1991/10/21 54m ヴァージン

  1. 桜舞い

  2. Sensitive Heart

  3. ひめた想い

  4. 平安栄華

  5. 逢いたい

  6. MIKO

  7. 天球の音楽

  8. Army Grief

  9. 夏のよるの夢

  • 多数の劇伴を手がけ、CHICABOOMへの参加などキューバ音楽にも関わりの深い作編曲家、福島祐子が1991年に発表した全曲歌モノの1stアルバム。New Age的なミステリアスの空気感を維持しつつも、雰囲気だけで終わらせない彼女の実力・センスが随所にほとばしる1枚。

  • ウィスパーボイスの繊細さと、デジタルサウンドの大胆さ。たおやかで整合性の取れた部分と、ノイジーで緊張感のある部分……相反する要素がうまく共存した良盤である。全曲を聴き終えた後の「不思議な酩酊感(ブックレットのライナーより引用)」は緩急の美によるものか。

  • また本作は単なる「和テイスト」とも異なる「古都」感……1000年前の日本的イメージのシミュレートを散りばめることで、ミステリアスを獲得している点が秀逸である。彼女の作詞にもある種の「和歌」感があり、音の一つ一つに丁寧に言葉が置かれている。

NADJA『月日星』

地図をずっと南へ。

ニース、アルジェ、ダカール─ジャマイカを経て三光のアジアへ。ナジャの幻想はいま密かに始まる。

1989/10/25 37m ポリスター

  1. LA CLARTE

  2. WAC-WACK

  3. 頬に紅い恋

  4. 夢のとりこ

  5. 真珠のように

  6. VELVET RAIN

  7. PARADISE CATCHER ~サンスプラッシュの悪夢~

  8. PRIVATE TRIPPER

  9. 地図をずっと南へ

  10. 風の女

  • 現在は「日向さやか」としてジャズ・カリビアン等のDJで活動する彼女が、NADJA(ナジャ)のアーティスト名で89年に発表した2ndアルバム(タイトルは「チイチョホイ」と読む)。太くシルキーでエキゾな歌声と、ジャケットも含めたミステリアスなイメージがマッチした不思議な1枚。

  • トータルプロデュースを牧村憲一が担当し、アルバムを3サイドに分割。
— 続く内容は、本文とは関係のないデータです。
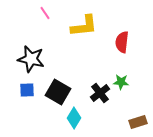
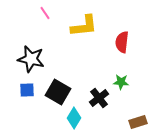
black cross: moved 1 px left, 5 px down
アルバムの顔は清水靖晃によるオリエンタルな「月」side②〜⑤で、指の間をすり抜けていく砂のような気持ちよさ。楽曲単位では吉田美奈子・井上鑑コンビによる、ムーディな「星」side⑥⑧がピカイチ。「日」sideは仙波清彦による強烈な⑩を筆頭に、福原まりから小沢健二までがクレジットされ、異種格闘技戦の様相である。
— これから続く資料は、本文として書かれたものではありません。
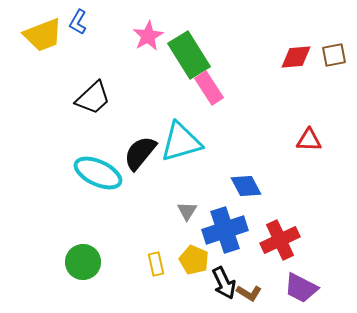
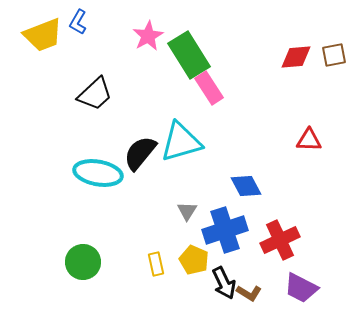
black trapezoid: moved 2 px right, 4 px up
cyan ellipse: rotated 15 degrees counterclockwise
  • これを「ゴージャス」と取るか「ごった煮」と取るかは人それぞれだが、固有名詞の羅列だけでは表現しきれない魅力を持ったアルバムなのは確かであろう。

清水三恵子『貝の道』

倫敦・東京・世界音楽 ──

1990/8/21 38m テイチク

  1. 星の流れに

  2. 夢の夢

  3. Indian Afternoon

  4. River House

  5. God Bless'The Child

  6. 青の人

  7. 風吹く頃

  8. 渚の二人

  • 清水靖晃の実妹であり、「Apache 61」名義の活動でも知られるロンドン在住コンポーザーの2ndアルバム。1stはUKリリースだったが、今作はテイチクからの国内リリースとなっている(録音はロンドン)。
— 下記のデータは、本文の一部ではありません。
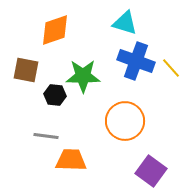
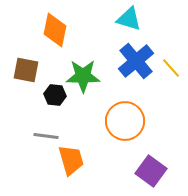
cyan triangle: moved 4 px right, 4 px up
orange diamond: rotated 60 degrees counterclockwise
blue cross: rotated 30 degrees clockwise
orange trapezoid: rotated 72 degrees clockwise
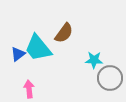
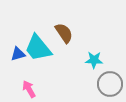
brown semicircle: rotated 70 degrees counterclockwise
blue triangle: rotated 21 degrees clockwise
gray circle: moved 6 px down
pink arrow: rotated 24 degrees counterclockwise
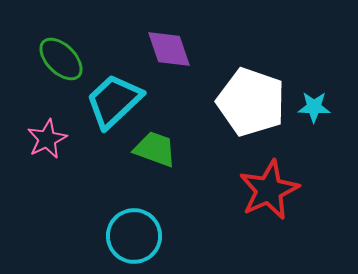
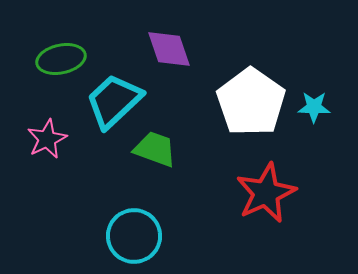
green ellipse: rotated 57 degrees counterclockwise
white pentagon: rotated 16 degrees clockwise
red star: moved 3 px left, 3 px down
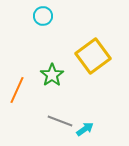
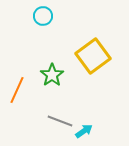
cyan arrow: moved 1 px left, 2 px down
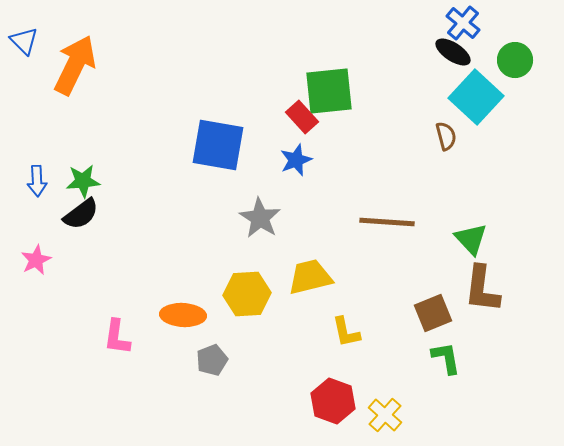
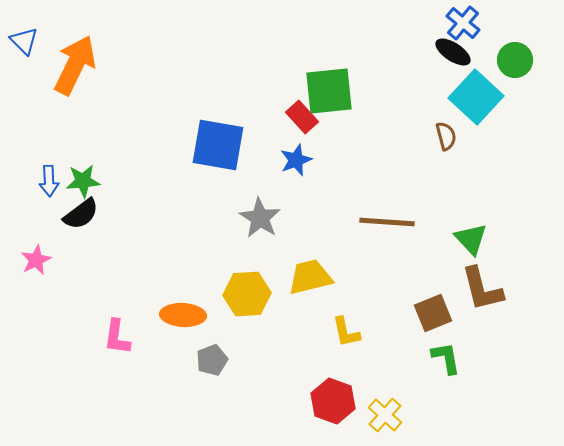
blue arrow: moved 12 px right
brown L-shape: rotated 21 degrees counterclockwise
  • アレンジは彼女のキーボードとプログラミングを中心に、要所で現地のミュージシャンを起用。Ed Pooleのフレットレス・ベースが唸る①②を筆頭にバックのクオリティは高く、スリリングな音像からは音の津波が押し寄せるような感覚すら覚える。

  • 作曲面では、まずイントロの気持ちよさがあり、その勢いのままAメロ・サビへ突進していく……という、ワンモードの快楽を追求している点がポイント。④⑥などに顕著だが、1つのパターンの強度にこだわることで生まれる没入感が、彼女の歌声やコーラス・ワークと相まって本作の世界観を決定づけている。

濱田理恵『無造作に愛しなさい。』

1989/11/10 47m メロトロン

  1. ごっこ遊びをいたしましょ

  2. 二月生まれ

  3. 地上の恋人達

  4. アーシャ

  5. 春の夜の夢

  6. Bye Bye Black Bird

  7. アネモネ

  8. 汚れた夏

  9. 無造作に愛しなさい

  10. 灰にもなれず 塵にもなれず

  11. 靴をぬいで

  • NHK教育「いないいないばぁ!」内の音楽でも知られ、現在はDarieのアーティスト名で活動する濱田理恵が89年に発表した1stアルバム。プロデュースは鈴木博文で、リリースも氏が主催するメロトロン・レコードから。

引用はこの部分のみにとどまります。